Halloween is this weekend, which only means one thing – Georgia will lose t…um, play Florida in Jacksonville on Saturday. That’s what this whole week is gearing toward for anyone who roots for the red and black.
Every year Georgia-Florida week feels less and less like a week to look forward to a rivalry, and more and more like the night before a final exam that you didn’t study for. If the questions are asked just the right way, there’s a slight chance you might pass the test based on what you gleaned during the semester. But you dread the arrival of test time because chances are you’re going to bomb horrifically.
So here are some things that you can use to keep yourself occupied sports-wise to distract you from the impending horror.
New York Giants at Dallas Cowboys: What does this game have to do with Atlanta? If the Cowboys win, the Falcons will stand alone as the top team in the NFC with a record of 5-2. Despite the hiccup in Philadelphia two weeks ago, the Falcons look to be well on their way to an 11- or 12-win season. This means they could be the team that ends up playing the season’s final game, which just so happens to be scheduled for the new Cowboys Stadium, where tonight’s game is being played. (See how neatly I tied that back together?)
Louisiana Tech at Boise St.: What does this game have to do with Atlanta? Absolutely nothing. Unless you need something to remind you how far the Dawgs have fallen. In 2005, when Georgia destroyed Boise State in Athens, I would have wagered my unborn third child that the Bulldogs would have come closer to a national championship than Boise State by 2010. But that is not the case, which is why I don’t gamble.

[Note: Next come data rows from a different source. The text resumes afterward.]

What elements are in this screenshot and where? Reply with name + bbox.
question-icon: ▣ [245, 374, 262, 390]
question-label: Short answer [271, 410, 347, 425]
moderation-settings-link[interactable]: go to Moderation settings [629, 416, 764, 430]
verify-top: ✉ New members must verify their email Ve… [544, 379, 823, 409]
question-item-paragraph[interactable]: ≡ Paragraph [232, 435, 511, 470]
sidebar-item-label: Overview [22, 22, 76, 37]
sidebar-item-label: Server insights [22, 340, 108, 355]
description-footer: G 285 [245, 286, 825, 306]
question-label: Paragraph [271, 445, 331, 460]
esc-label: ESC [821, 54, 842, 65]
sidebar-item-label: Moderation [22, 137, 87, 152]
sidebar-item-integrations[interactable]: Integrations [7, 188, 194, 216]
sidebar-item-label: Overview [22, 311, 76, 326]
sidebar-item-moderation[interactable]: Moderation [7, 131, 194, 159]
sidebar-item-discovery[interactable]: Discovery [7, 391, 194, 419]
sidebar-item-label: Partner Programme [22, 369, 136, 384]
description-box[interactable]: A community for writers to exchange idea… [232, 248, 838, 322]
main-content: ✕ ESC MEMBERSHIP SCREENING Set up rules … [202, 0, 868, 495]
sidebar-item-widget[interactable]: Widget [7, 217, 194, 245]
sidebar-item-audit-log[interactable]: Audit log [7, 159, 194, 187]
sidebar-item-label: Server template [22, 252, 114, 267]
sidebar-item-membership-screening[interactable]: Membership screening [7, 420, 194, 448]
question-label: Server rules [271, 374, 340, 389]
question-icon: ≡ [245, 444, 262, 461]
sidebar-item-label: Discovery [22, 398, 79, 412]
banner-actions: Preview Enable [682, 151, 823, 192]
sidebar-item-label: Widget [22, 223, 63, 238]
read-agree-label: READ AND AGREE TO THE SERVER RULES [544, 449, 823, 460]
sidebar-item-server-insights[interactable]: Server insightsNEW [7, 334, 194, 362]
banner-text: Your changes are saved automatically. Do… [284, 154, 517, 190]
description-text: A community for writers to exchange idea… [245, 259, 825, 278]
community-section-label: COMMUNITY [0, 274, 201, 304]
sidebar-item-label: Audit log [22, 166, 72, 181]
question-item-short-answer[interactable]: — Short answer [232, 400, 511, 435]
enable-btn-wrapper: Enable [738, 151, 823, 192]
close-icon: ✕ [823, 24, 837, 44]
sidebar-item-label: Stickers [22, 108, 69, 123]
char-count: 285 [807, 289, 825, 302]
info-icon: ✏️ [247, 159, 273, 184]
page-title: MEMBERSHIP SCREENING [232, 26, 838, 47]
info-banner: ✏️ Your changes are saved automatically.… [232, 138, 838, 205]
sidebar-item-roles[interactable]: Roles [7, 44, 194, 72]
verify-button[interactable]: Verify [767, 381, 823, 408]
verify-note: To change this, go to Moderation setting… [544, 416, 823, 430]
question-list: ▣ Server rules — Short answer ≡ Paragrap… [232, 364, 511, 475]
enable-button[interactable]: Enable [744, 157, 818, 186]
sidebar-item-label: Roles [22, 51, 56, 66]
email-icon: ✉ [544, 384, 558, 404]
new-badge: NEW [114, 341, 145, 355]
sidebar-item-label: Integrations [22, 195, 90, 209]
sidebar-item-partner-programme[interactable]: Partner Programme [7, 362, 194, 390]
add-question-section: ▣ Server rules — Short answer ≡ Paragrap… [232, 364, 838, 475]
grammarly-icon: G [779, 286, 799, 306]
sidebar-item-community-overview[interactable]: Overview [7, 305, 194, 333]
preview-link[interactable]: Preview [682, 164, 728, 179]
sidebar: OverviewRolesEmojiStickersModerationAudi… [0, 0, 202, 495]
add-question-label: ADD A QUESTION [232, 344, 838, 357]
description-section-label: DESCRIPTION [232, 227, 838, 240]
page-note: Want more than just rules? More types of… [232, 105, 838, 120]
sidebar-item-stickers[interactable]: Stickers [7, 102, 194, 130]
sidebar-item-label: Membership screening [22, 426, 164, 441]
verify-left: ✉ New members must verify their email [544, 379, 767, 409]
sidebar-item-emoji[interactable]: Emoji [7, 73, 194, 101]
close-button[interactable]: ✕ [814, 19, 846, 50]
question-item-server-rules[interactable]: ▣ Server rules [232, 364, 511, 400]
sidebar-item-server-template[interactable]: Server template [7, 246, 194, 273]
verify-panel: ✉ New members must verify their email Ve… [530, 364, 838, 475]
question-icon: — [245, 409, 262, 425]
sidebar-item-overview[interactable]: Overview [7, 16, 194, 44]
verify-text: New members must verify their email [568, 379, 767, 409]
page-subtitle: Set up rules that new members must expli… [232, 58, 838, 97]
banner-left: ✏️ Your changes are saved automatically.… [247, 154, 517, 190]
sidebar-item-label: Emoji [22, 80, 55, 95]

And, yes, the No. 3 team in the BCS has a blue field and plays on Tuesday.
Atlanta Hawks at Memphis Grizzlies: I don’t know if who and where you play for the opening game of the season is any indication of the league’s respect for your franchise, but I’d say opening the season in Memphis is no tip of the cap from Stern Land. This is the seventh time in the last nine seasons that the Hawks have opened the season on the road. So despite three straight playoff appearances they don’t exactly seem to get top billing at the start of the season.
Also, this may be the most shocking basketball statistic I’ve seen this year – Memphis’ preseason record: 8-0.
Florida State at NC State: It’s the ninth week of the season and Georgia Tech still has not played on Thursday night, which feels odd to me. I couldn’t care less what Tech does, as long as they keep tradition and show up and lose to Georgia at the end of the season. But I like watching them on Thursday nights. Which, of course, has nothing to do with FSU and NC State.
Atlanta Hawks at Philadelphia 76ers: Much like the Hawks, Philly is essentially fielding the same team that it had last year. Yes, they added Andres Nocioni and drafted Evan Turner. But they are basically the same team that went 27-55 last season. See, Hawks fans? Things can always be worse.
Georgia vs. Florida: It’s Georgia’s turn to be the "home" team in this game, which hopefully means players will show up wearing normal red jerseys and silver pants. If they run out wearing any other gimmicky uniform I’m going to Jacksonville and holding Verne Lundquist hostage until they go inside and change.
Georgia has won three straight games coming into this one and is actually favored in the game. Florida has lost three straight, but it comes into the game after a bye week. Also, consider that anytime there has been something to play for the last three seasons, Georgia’s collective rectum has closed up tighter than a snare drum and they play horribly. When there’s nothing on the line they’re the ’85 Bears.
Which all means that it’s final exam day, it’s an all essay test and Georgia is screwed.
And there’s no Falcons game on Sunday to cheer you up. Happy Halloween, Dawgs fans.